5 things I’ve learned about…International Whiskey

The March 2011 issue of Wine Enthusiast magazine is out, and it includes (among other things) my review column on International Whiskey.  You can pick up a copy at the newsstand, or view it in digital format on Zinio.  Here’s what I learned:

1.  It’s a big, big, big, big world out there. American, Canadian, Irish, Welsh, French, and Japanese whiskies all made their way to my doorstep.  (I should probably explain that “International Whiskey” is shorthand for all whiskey except Bourbon, Rye, and Scotch. Why exclude those categories?  Bourbon and Rye were covered recently; Scotch will be covered in depth later this year. And yes, despite that exclusion, there was still a TON left to cover!)

2.  Whiskey spans so many styles —  single malt, blended, peated, cask-finished – ages, mash bills (the blend of grains used to make the spirit), and colors, from crystal clear to deep nut-brown.

3.  Different can be good. One of my favorites was an Irish Whiskey, light (in color and feel), and had tropical fruit notes, like a Sauvignon Blanc, beneath a light veil of smoke (Slieve Foy 18 year-old). Another favorite – polar opposite – was an American regional, quite dark and rich, and had a creamy mouthfeel that put me in mind of the head on a root beer float (Stranahan’s). And both were delicious.

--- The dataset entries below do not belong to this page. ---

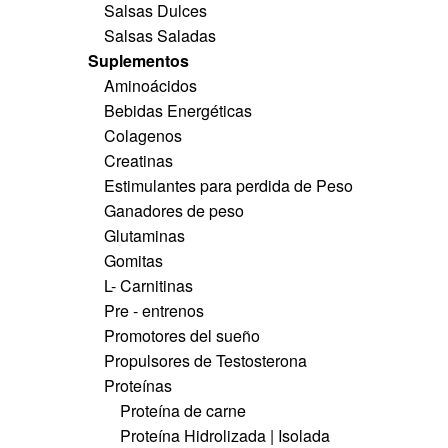
Salsas Dulces
Salsas Saladas
Suplementos
Aminoácidos
Bebidas Energéticas
Colagenos
Creatinas
Estimulantes para perdida de Peso
Ganadores de peso
Glutaminas
Gomitas
L- Carnitinas
Pre - entrenos
Promotores del sueño
Propulsores de Testosterona
Proteínas
Proteína de carne
Proteína Hidrolizada | Isolada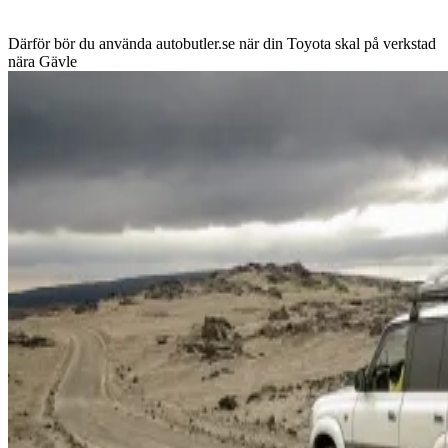
Därför bör du använda autobutler.se när din Toyota skal på verkstad
nära Gävle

4.  It’s an amazing testament that so many countries have opted to distill whiskey. Originally, whiskey was brewed in countries that lacked the warm climate for producing fermented drinks made from grapes. However, this is no longer an iron-clad rule. In fact, some distillers in California and other states now produce brandies and whiskies in the same facility.

5.  Whiskey is perhaps the trickiest base ingredient to use in cocktails. Maybe that’s why many purists opt to drink whiskey straight.